When Rainbow Bridge was discovered and preserved

                     Rainbow Bridge as seen from the top of Navajo Mountain.
                                                        Photos by Ravell Call

By Lynn Arave
RAINBOW Bridge, a sacred site to the Navajos, is so remote that it wasn't even discovered until Aug. 14, 1909 by government surveyor William B. Douglas -- and he required the help on an Indian Guide to find it.
And, initially a Native American could not be found who had actually seen the Bridge. It required an extensive search all one winter to find an experienced guide, according to the Salt Lake Herald Newspaper of June 3, 1910.
Douglas had tried to failed to reach the Bridge, 309 feet high and 278 feet across,  a year earlier in 1908.
It was less than a year later in the late spring of 1910 that Rainbow Bridge was made a National Monument by Presidential declaration.
A wagon road was not completed into the Navajo Mountain area until 1925, so discovering the Bridge was a real adventure in 1908-1910.
Even today the area is isolated. Rainbow Bridge is located 12 miles northwest of Navajo Mountain, a 10,000-plus-foot-high peak that dominates the landscape.
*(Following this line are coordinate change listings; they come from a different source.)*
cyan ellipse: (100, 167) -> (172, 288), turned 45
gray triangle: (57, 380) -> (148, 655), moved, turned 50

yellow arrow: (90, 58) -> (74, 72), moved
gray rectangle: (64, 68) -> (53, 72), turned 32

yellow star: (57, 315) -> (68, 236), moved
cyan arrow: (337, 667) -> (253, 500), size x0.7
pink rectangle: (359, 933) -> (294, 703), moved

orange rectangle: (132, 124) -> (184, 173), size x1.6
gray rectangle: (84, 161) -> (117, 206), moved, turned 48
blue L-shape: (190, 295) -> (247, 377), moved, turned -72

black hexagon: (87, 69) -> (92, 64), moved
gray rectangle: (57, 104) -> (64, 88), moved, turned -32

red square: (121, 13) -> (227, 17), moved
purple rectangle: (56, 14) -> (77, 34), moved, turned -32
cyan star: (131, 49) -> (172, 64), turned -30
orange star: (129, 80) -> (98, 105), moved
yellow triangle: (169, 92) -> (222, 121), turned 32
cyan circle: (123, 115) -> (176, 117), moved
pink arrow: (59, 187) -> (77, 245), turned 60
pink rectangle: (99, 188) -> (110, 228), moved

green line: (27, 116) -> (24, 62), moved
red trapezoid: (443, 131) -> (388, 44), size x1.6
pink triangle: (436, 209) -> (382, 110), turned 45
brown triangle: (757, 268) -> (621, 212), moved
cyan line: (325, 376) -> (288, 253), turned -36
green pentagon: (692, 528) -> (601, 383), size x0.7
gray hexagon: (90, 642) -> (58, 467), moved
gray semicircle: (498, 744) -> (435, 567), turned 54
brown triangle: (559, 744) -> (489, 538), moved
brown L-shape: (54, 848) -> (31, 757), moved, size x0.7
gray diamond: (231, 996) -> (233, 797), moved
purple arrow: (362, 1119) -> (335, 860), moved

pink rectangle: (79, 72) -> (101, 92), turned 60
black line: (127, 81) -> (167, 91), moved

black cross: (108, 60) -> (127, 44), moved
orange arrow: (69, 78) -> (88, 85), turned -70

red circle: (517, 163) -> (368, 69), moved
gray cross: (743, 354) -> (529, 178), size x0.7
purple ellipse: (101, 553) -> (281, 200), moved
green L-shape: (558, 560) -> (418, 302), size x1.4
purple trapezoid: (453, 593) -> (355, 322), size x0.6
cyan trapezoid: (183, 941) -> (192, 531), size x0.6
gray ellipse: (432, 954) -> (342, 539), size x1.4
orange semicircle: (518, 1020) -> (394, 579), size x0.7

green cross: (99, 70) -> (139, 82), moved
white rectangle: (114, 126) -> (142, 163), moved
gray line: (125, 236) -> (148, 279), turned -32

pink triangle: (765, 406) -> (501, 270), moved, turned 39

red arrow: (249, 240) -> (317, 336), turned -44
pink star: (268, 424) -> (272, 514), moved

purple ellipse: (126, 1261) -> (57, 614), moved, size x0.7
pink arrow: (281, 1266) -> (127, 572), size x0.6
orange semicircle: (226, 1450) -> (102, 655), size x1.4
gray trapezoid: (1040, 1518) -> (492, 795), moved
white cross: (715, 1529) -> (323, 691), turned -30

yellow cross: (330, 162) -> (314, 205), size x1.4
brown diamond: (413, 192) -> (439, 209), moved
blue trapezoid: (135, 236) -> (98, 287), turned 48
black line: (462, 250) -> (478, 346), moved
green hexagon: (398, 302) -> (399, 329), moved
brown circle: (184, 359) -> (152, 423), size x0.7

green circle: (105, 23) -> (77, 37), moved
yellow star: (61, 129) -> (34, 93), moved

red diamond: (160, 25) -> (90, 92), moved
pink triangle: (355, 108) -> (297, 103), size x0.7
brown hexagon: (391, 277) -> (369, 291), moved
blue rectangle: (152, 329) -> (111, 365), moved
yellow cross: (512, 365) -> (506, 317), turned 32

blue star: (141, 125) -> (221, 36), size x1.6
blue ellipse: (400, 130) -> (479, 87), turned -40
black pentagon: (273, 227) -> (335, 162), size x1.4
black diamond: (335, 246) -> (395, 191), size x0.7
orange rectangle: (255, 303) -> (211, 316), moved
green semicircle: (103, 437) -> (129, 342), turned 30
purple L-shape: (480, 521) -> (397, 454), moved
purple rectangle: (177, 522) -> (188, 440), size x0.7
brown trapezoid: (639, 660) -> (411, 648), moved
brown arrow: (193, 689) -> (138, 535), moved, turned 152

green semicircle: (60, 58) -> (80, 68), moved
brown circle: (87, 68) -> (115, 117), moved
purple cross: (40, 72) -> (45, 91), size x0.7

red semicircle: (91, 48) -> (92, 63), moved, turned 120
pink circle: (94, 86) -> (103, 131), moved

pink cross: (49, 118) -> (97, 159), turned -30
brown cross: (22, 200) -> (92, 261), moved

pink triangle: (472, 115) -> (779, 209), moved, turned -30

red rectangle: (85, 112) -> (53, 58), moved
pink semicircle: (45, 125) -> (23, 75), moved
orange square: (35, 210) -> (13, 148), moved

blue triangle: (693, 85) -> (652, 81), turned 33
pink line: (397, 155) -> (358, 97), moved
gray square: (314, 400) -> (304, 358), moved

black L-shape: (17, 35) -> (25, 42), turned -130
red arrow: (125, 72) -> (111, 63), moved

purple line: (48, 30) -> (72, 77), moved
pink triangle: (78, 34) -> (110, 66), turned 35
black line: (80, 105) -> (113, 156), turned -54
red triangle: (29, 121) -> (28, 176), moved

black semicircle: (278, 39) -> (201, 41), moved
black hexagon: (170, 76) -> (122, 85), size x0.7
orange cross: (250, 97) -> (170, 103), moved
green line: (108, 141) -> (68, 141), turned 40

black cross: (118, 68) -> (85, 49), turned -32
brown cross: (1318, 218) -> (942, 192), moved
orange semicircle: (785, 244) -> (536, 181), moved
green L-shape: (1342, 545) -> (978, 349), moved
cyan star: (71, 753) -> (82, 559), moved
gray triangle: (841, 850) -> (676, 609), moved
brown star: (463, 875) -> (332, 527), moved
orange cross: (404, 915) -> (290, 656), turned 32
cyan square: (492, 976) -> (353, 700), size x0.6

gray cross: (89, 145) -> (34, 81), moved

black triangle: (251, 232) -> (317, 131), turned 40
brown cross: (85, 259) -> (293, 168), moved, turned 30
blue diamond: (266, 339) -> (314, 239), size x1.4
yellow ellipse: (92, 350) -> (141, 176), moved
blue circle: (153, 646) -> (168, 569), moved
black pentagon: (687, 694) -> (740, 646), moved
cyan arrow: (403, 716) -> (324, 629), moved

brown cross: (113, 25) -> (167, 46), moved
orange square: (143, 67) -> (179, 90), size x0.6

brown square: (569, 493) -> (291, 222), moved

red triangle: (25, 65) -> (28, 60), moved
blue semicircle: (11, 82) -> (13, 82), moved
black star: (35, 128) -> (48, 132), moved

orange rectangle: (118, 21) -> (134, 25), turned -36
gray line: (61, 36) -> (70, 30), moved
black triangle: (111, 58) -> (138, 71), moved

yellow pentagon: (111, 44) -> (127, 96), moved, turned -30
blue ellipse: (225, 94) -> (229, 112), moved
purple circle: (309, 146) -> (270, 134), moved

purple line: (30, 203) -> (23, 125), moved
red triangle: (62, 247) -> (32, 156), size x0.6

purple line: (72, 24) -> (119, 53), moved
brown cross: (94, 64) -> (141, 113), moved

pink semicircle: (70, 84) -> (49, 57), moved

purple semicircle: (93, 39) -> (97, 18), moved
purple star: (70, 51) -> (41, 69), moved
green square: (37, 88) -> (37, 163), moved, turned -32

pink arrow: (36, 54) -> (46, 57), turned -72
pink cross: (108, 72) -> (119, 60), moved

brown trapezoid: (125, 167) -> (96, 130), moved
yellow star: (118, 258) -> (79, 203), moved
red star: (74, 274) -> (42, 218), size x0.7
One has to drive into Arizona and then back into Utah to reach the Navajo Mountain Community.
"Hole in the Rock Shaped Liked a Rainbow" was a Navajo name for the sacred arch, believed to be of two beings, male and female, frozen in place. From it comes rainbows, clouds and moisture for the reservation.


Rainbow Bridge was a focal point of debate over the proposed construction of a dam to create Lake Powell in the 1950s. It was argued the backup of water would damage the arch. Initially, some special backwater dams were proposed to protect the arch, but then it was determined they would only damage the feature more than backed up Colorado River water would.
So, the Glen Canyon Dam was built as planned and in June of 1963, waters rose underneath Rainbow Bridge. This also made the Bridge all to accessible by boat, vs. a long, long day hike otherwise. Many insensitive visitors traveled under the arch and even climbed it, despite it Native American sacredness.
Likewise, Navajo Mountain is no longer quite as sacred today, since cell towers sit a top the peak.
-There is also another arch in the area, Talking Rock, in a nearby tributary of Rainbow Canyon, at Echo Canyon, also a sacred Navajo site.


                                         Navajo Mountain from the south.

OTHER SOURCE: "Navajo Places: History, Legend and Landscape," by Laurence D. Linford.